MARINE CORPS BASE QUANTICO, Va. – The Navy and Marine Corps this week kicked off a Naval Innovation Advisory Council to coordinate and facilitate efforts to become more collectively innovative.
Secretary of the Navy Ray Mabus will release a series of 11 memos to implement some of the ideas that came out of his 90-day Task Force Innovation earlier this year. Given both the support from top leadership and the good timing – the force no longer has to have a laser focus on the Global War on Terrorism (GWOT) – Col. Scott Creed, Marine Corps Futures Directorate operations officer, said the effort could bring about great results.
“Coming out of GWOT, coming out of years of mostly spending money for the current fight, there’s suddenly an appetite for innovation that probably, it was there but it wasn’t necessarily embraced or pushed because it was really, hey our Marines and sailors and soldiers are getting killed every day in certain combat zones,” Creed told USNI News on April 24 at Marine Corps Base Quantico.
“Now it’s thinking a little bit further out – 10, 15, 20 whatever years – what’s that next thing that we either need to do or our enemy is going to do that we need to get ahead of?”
For Creed, who has been involved since Task Force Innovation was launched, said a key component of trying to create a more innovative Navy and Marine Corps will be knowledge management – who is doing what, how well is it working and who else should adopt those practices?
“How is it we holistically get at bringing innovation across the services, to include everything at the ground level of providing a bonus or something like that for someone who comes up with a good idea, like the Benny Suggs [Beneficial Suggestions] Program,” Creed said.
“Institutionalizing it to be okay to be innovative, versus, I just want to do it how I did it when I was a captain and that’s how it moves forward.

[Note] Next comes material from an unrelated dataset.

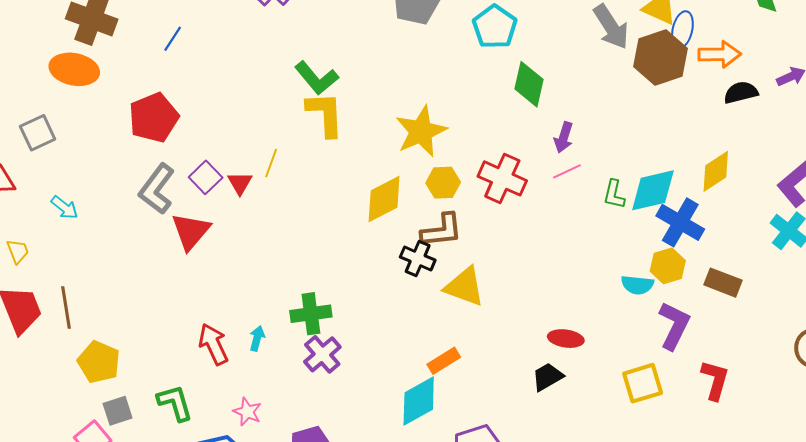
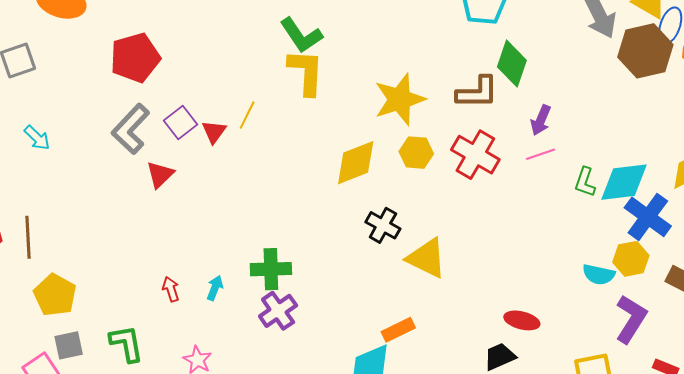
brown L-shape: (442, 230) -> (477, 92), moved
red triangle: (191, 231) -> (160, 175), size x0.7
red arrow: (213, 344) -> (171, 289), size x0.6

So they’re trying to change the culture, that’s what this Naval Innovation [Advisory Council] is.”
According to the memo, “innovation is occurring across the Department but often times efforts are not mutually supportive and the great ideas of the workforce are encumbered by bureaucratic processes. … This effort will synchronize senior leaders, facilitate the flow of resources, streamline policy, and remove other bureaucratic roadblocks that hinder innovation within the fleet This group will also ensure the Fleet implements the best ideas, and that the DON continues to improve its innovative culture and processes.”
The memo was released last week, and Creed said the members would hold the inaugural meeting this week.
Creed said a second memo looks at individuals and holds them accountable for being innovative and encouraging innovation in those they lead.
The memo states that “beginning in Fiscal Year 2016, all Officers, senior enlisted personnel, and GS-13 and above shall be assessed on their contributions to building the innovative culture within the DON.”
Creed said that would happen through sailors’ and Marines’ annual fitness reports, though the services are still working through the details of implementing this idea. He said Navy and Marine Corps fitreps are not identical and it would take a bit of work to determine the best way to implement the change.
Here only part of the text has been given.